Earlier in the 2017 legislative session, lawmakers considered a bill that would protect drivers who struck anyone who was blocking public roads or highways. The bill died in subcommittee.

“We’ve got to see it through”

Some organizers wonder if the city’s heavy-handed response is a reflection of the new world order under President Trump, who campaigned on a “law and order” platform, and U.S. Attorney General Jeff Sessions, who has made clear his uncritical support for law enforcement and disdain for federal corrective action for poorly performing police departments.

The era of aggressive civil rights protections under President Obama seems long ago. Organizers and activists know that no federal cavalry will come to their rescue.

Undeterred, they have made Frederick Douglass’ words their mantra: Power concedes nothing without a demand.

 
Rev. William Barber (center, in purple) of the Moral Mondays movement in North Carolina leads hundreds down Main Street on April 4, the 49th anniversary of King’s assassination. Photo by Andrea Morales

April 4 brought a massive march down Main Street on the 49th anniversary of King’s assassination. Several hundred marchers, including people who traveled to Memphis from St. Louis, Nashville and New Orleans, made their way toward the National Civil Rights Museum as the Talladega Collegemarching band played.

At 6:01 p.m., the exact time when the fatal shot that killed King rang out, the marchers stopped for a moment of silence.

May brought Operation Oink street theater in Overton Square, which was developed and is managed by Loeb Properties, run by the nephews of former mayor Loeb.

Loeb’s refusal to negotiate with sanitation workers brought King to town; Time magazine blamed Loeb for King’s death.

“Who Will Watch The Watchers” produced a video of the Coalition for Concerned Citizens’ street theater in Overton Square.

Also in May, activists protested U.S. Attorney General Jeff Sessions’ appearance in Memphis, where the county’s top elected officials floated the idea of releasing from federal oversight the county’s juvenile court, which the Department of Justice found treats black children more harshly than white children.

In June, local activist Tami Sawyer convened a public meeting — #TakeEmDown901 — to remove the city’s monuments to the Confederacy.

In the auditorium of Bruce Elementary School, dozens of people — black, white, young and old, a descendant of slave trader Nathan Bedford Forrest and descendants of slaves — spoke out against the monuments, namely those of Forrest and the singular Confederate States president Jefferson Davis, that sit in city parks.
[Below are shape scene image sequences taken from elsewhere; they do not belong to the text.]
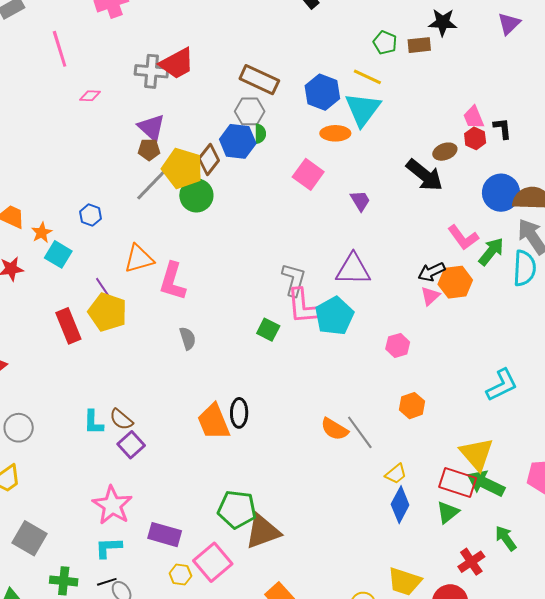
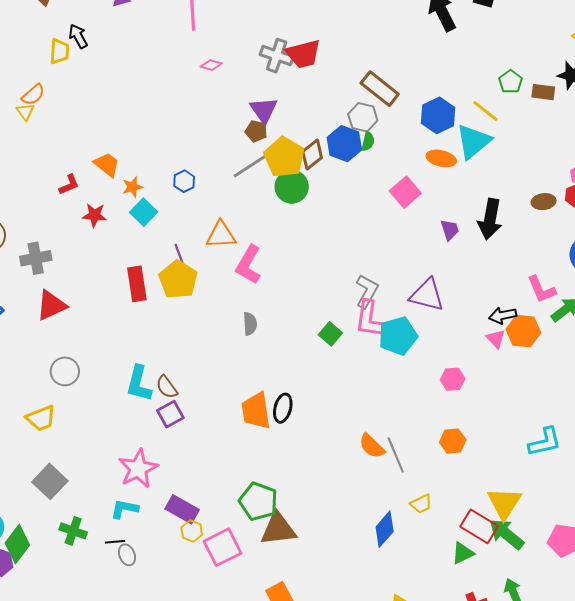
black arrow: (425, 175) -> (490, 219), moved, turned 48
pink triangle: (430, 296) -> (496, 339), turned -45
cyan L-shape: (93, 422) -> (139, 384), size x1.4
blue diamond: (400, 505) -> (385, 529), moved
yellow hexagon: (180, 575) -> (192, 531), moved

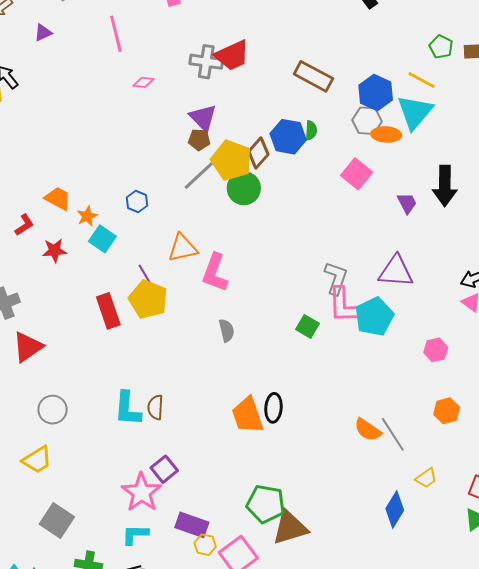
gray hexagon: (363, 117) -> (367, 121), moved
brown semicircle: (167, 387) -> (155, 407), turned 50
purple square: (170, 414) -> (164, 469), moved

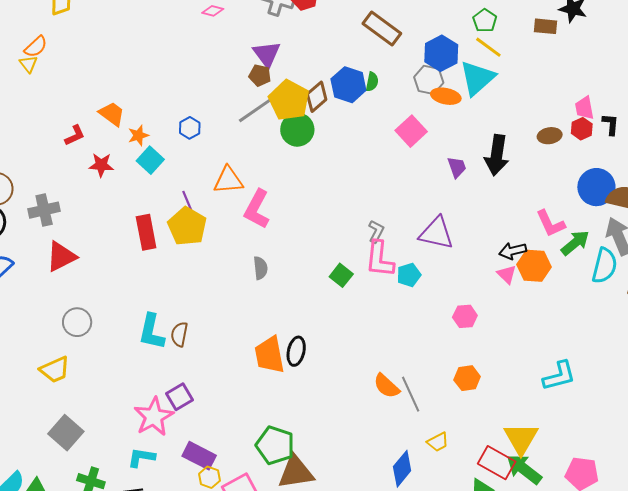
green pentagon: (441, 47) -> (485, 21), moved
gray L-shape: (336, 278) -> (376, 231), size x0.7
cyan pentagon: (374, 317) -> (409, 275), size x0.6

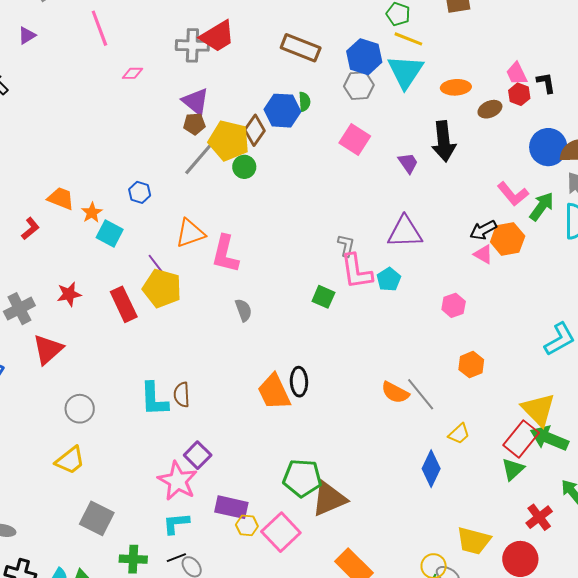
orange ellipse: (446, 96) -> (456, 87), moved
green circle: (297, 130) -> (244, 167), size x0.7
red star: (101, 165) -> (69, 294), moved
red rectangle: (497, 463) -> (521, 439), turned -66

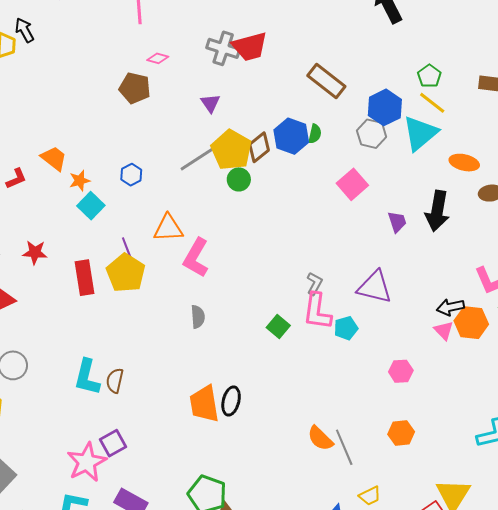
purple triangle: (196, 102) -> (210, 103), size x0.7
brown pentagon: (194, 124) -> (135, 88), moved, size x1.4

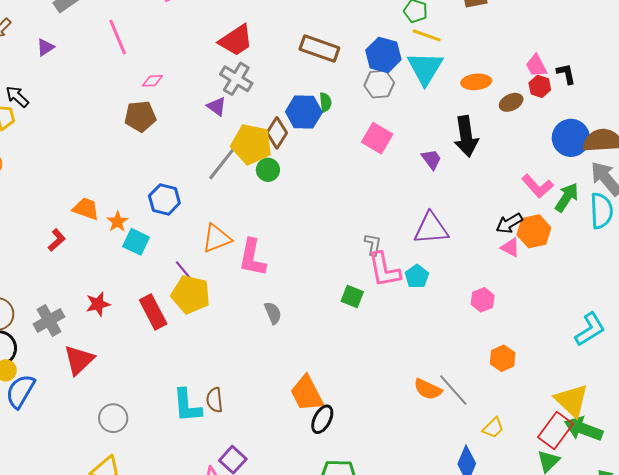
gray cross: (223, 48) -> (236, 79), moved, turned 32
blue hexagon: (131, 175) -> (164, 199), size x1.4
black ellipse: (231, 401) -> (322, 419), moved, turned 32

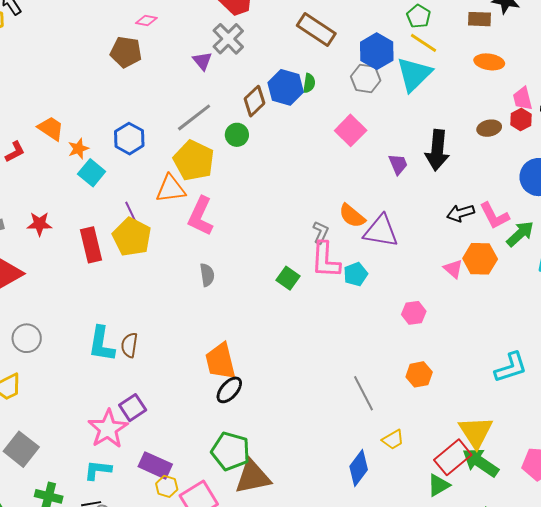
orange ellipse: (476, 82) -> (489, 62), moved
yellow pentagon: (251, 144) -> (194, 161), moved
black arrow: (509, 223) -> (461, 213), moved
orange semicircle: (428, 389) -> (352, 216), moved

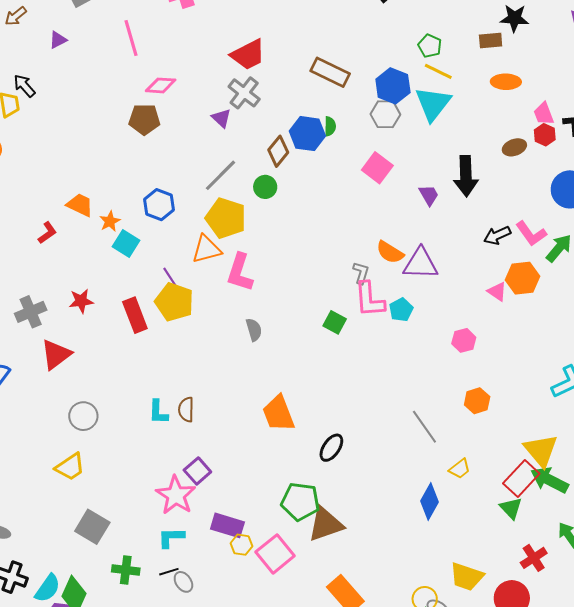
pink diamond: (146, 20) -> (161, 85), size x1.4
cyan L-shape: (101, 344) -> (158, 412), size x0.7
black ellipse: (229, 390) -> (331, 448), moved
green triangle: (439, 485) -> (511, 508), turned -35

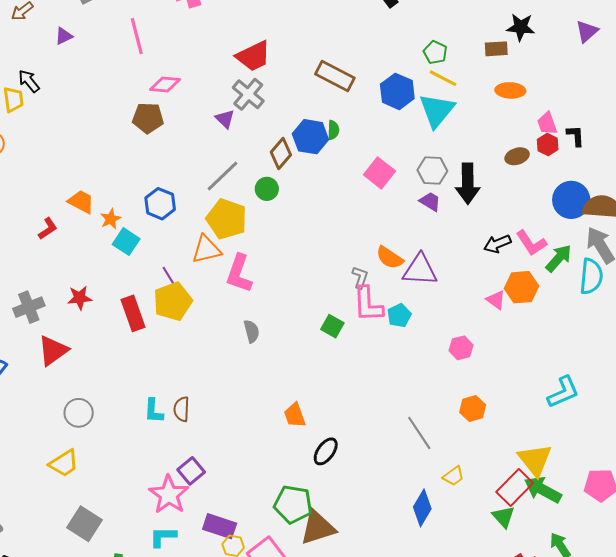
gray hexagon: (385, 114) -> (432, 171), moved
purple trapezoid: (429, 195) -> (430, 202), turned -30
yellow pentagon: (174, 302) -> (173, 301), turned 30
orange trapezoid: (278, 414) -> (295, 415), moved, size x0.7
“I don’t understand why we still have statues of people who didn’t want us to be anything,” said 15-year-old Beyonce Cox. “They didn’t want us African-Americans to have power, they wanted us to stay down.”

On April 3, 1968, in what would be his last speech, King told the sanitation workers’ supporters that “We’ve got to give ourselves to this struggle until the end.”

“Nothing would be more tragic than to stop at this point in Memphis,” King said at Mason Temple. “We’ve got to see it through.”

That’s what today’s activists are doing, said Jones, from the city’s Black Lives Matter chapter.

“I think that Dr. King would feel like we feel — this duality of being proud of the work we’re doing and being sad that we’re still doing it,” she said.

Will there be another moment like July 10?

“I’m sure there will, because nothing has changed,” Jones said.

“When people get tired and people get overwhelmed and feel like they have nothing else to lose, that’s when they come out. And so I think that the next time, it won’t be joyous and they will be more willing to stand and not give in to a ‘Let’s hold hands and walk off the bridge.’”

The bridge protest was a crystallizing moment for the movement, said organizer Fisher, and it forced city leaders to recognize the disruptive potential of grassroots organizing power.

“I think it’s fair to say, they took us a lot more seriously after the bridge than they did before,” he said.

“Shutting it down is always an option.”

 
Photo by Andrea Morales

MLK50 reporter Micaela Watts and photographer Andrea Morales contributed to this story, which was edited by Peggy Burch.